For some models, perplexity becomes critically large beyond context
For other models like Mistral, one can generate beyond max_seq_len set to 4096 or 8192 without issue, since based upon 32k embeddings
codellama can also generate beyond its 16k context length
So default is off, but for simpler/older models True may be wise to avoid bad generations
:param model_lock: Lock models to specific combinations, for ease of use and extending to many models
Only used if gradio = True
List of dicts, each dict has base_model, tokenizer_base_model, lora_weights, inference_server, prompt_type, and prompt_dict
If all models have same prompt_type, and prompt_dict, can still specify that once in CLI outside model_lock as default for dict
Can specify model_lock instead of those items on CLI
As with CLI itself, base_model can infer prompt_type and prompt_dict if in prompter.py.

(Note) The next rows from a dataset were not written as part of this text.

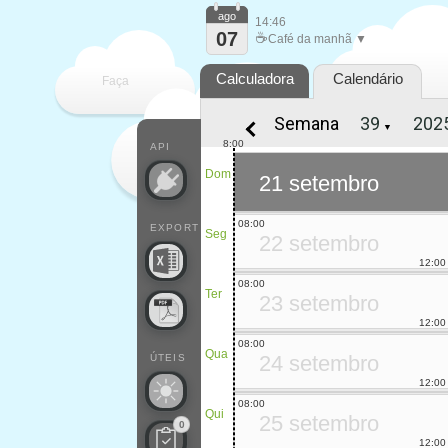
ago
14:46
07
☕
Café da manhã ▼
Calculadora
Calendário
Faça
Semana
▼
cada
8:00
API
Dom
21 setembro
08:00
EXPORT
Seg
22 setembro
12:00
08:00
Ter
23 setembro
12:00
08:00
Qua
24 setembro
ÚTEIS
12:00
08:00
Qui
25 setembro
0
12:00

Also, tokenizer_base_model and lora_weights are optional.
Also, inference_server is optional if loading model from local system.
All models provided will automatically appear in compare model mode
Model loading-unloading and related choices will be disabled. Model/lora/server adding will be disabled
:param model_lock_columns: How many columns to show if locking models (and so showing all at once)
If None, then defaults to up to 3
if -1, then all goes into 1 row
Maximum value is 4 due to non-dynamic gradio rendering elements
:param model_lock_layout_based_upon_initial_visible: Whether to base any layout upon visible models (True)
or upon all possible models. gradio does not allow dynamic objects, so all layouts are preset,
and these are two reasonable options.
False is best when there are many models and user excludes middle ones as being visible.
:param fail_if_cannot_connect: if doing model locking (e.g. with many models), fail if True. Otherwise ignore.
Useful when many endpoints and want to just see what works, but still have to wait for timeout.
:param temperature: generation temperature
:param top_p: generation top_p
:param top_k: generation top_k
:param penalty_alpha: penalty_alpha>0 and top_k>1 enables contrastive search (not all models support)
:param num_beams: generation number of beams
:param repetition_penalty: generation repetition penalty
:param num_return_sequences: generation number of sequences (1 forced for chat)
:param do_sample: generation sample. Enable for sampling for given temperature, top_p, top_k, else greedy decoding and then temperature, top_p, top_k not used.
https://huggingface.co/docs/transformers/main_classes/text_generation#transformers.GenerationConfig.do_sample
https://txt.cohere.com/llm-parameters-best-outputs-language-ai/
https://medium.com/@daniel.puenteviejo/the-science-of-control-how-temperature-top-p-and-top-k-shape-large-language-models-853cb0480dae
:param seed: seed (0 means random seed, >0 uses that seed for sampling so reproducible even for sampling). None becomes 0.
:param max_new_tokens: generation max new tokens
:param min_new_tokens: generation min tokens
:param early_stopping: generation early stopping
:param max_time: maximum time to allow for generation
:param memory_restriction_level: 0 = no restriction to tokens or model, 1 = some restrictions on token 2 = HF like restriction 3 = very low memory case
:param debug: enable debug mode
:param save_dir: directory chat data is saved to
:param local_files_only: whether to only use local files instead of doing to HF for models
:param resume_download: whether to resume downloads from HF for models
:param use_auth_token: whether to use HF auth token (requires CLI did huggingface-cli login before)
:param admin_pass: Administrator password
:param trust_remote_code: whether to use trust any code needed for HF model
:param rope_scaling:
For HF transformers model: scaling for rope-based models.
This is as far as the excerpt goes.